How Geopolitical Risk Normally Affects Gold — And Why It’s Different Now
Gold typically rises during geopolitical stress because:
✔ Investors seek capital preservation
✔ Risk assets underperform
✔ Confidence in financial markets declines
✔ Currency and credit uncertainty rises
However, the current environment diverges from these classic conditions:
- Financial markets remain relatively stable
- Central banks are prioritizing rate policy over crisis responses
- Market participants may assign more influence to macro data than geopolitical headlines
In this context, gold’s lackluster performance isn’t random — it reflects evolving market priorities.
What This Means for Investors & Traders
For Long-Term Investors
If your thesis on gold is wealth preservation over decades, short-term muted reactions don’t necessarily undermine its role in a diversified portfolio. Real interest rates, inflation expectations, and monetary policy still influence gold’s long-term direction.
For Traders
Short-term traders may view gold’s current behavior as an opportunity to:
- Trade range dynamics between support/resistance
- Use volatility to scalp or swing trade
- Monitor key macro events for breakout catalysts
But caution is warranted — gold’s volatility is context-dependent and can spike quickly during unexpected shocks.
Key Events to Watch That Could Reignite Gold
Gold may break out if any of the following materialize:
1. Escalation of the Geopolitical Conflict
Major developments or unexpected escalation around Russia could trigger a sharper safe-haven bid.
2. Sudden Global Risk Aversion
If equity markets sell off sharply or credit spreads widen, gold often benefits.
3. Central Bank Policy Surprises
A pivot from tightening to easing — especially by the Federal Reserve or ECB — could boost gold.
4. Inflation Surprises
Renewed inflation spikes without offsetting monetary policy could make gold more attractive.
5. Currency Volatility
Greater weakness in major currencies aside from the dollar could support gold.
FAQs
1. Why isn’t gold rising despite high geopolitical risks in Russia?
Gold’s muted reaction is mainly due to a strong U.S. dollar, higher interest rates, and stable global markets. These factors are limiting the traditional safe-haven demand for gold.
2. Does gold always rise during geopolitical conflicts?
Not always.
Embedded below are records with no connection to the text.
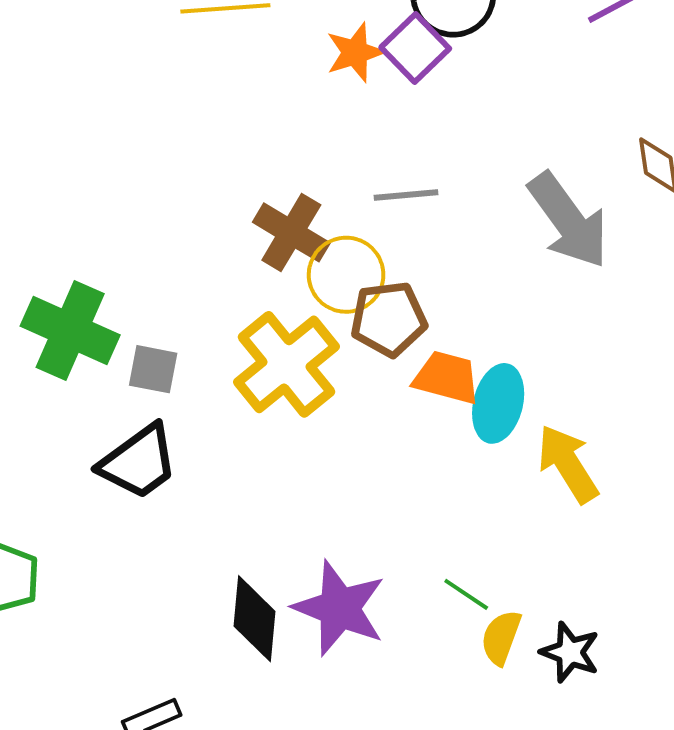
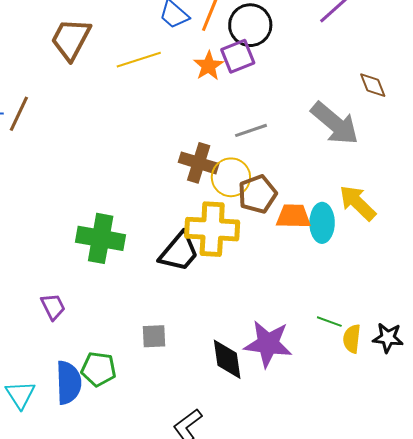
purple square: (415, 48) -> (238, 56), turned 36
yellow cross: (286, 364) -> (212, 229), turned -34
gray square: (153, 369) -> (154, 336), moved
black trapezoid: (139, 462) -> (179, 252), moved
yellow arrow: (568, 464) -> (357, 203), moved

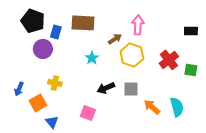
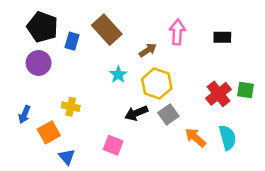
brown rectangle: (83, 23) -> (107, 30), turned 45
black rectangle: (191, 31) -> (222, 37), moved
purple circle: (43, 49) -> (39, 63), moved
yellow hexagon: (132, 55) -> (157, 84), moved
red cross: (169, 60) -> (218, 94), moved
gray square: (131, 89) -> (168, 114), turned -35

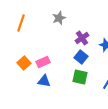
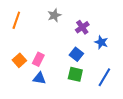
purple cross: (82, 38) -> (82, 27), moved
pink rectangle: (43, 62) -> (38, 59), turned -40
While gold is considered a safe-haven asset, its price is also influenced by interest rates, real yields, currency strength, and overall market sentiment.
3. How do interest rates affect gold prices?
Higher interest rates increase the opportunity cost of holding gold, which does not pay interest. Rising real yields typically put downward pressure on gold prices.
4. What could trigger a strong gold rally?
Gold could rally if geopolitical tensions escalate significantly, global markets enter a risk-off phase, inflation rises sharply, or central banks shift toward rate cuts.
5. Is gold still a good hedge during uncertain times?
Yes, gold remains a long-term hedge against inflation and systemic risk. However, short-term price movements depend on macroeconomic conditions and currency trends.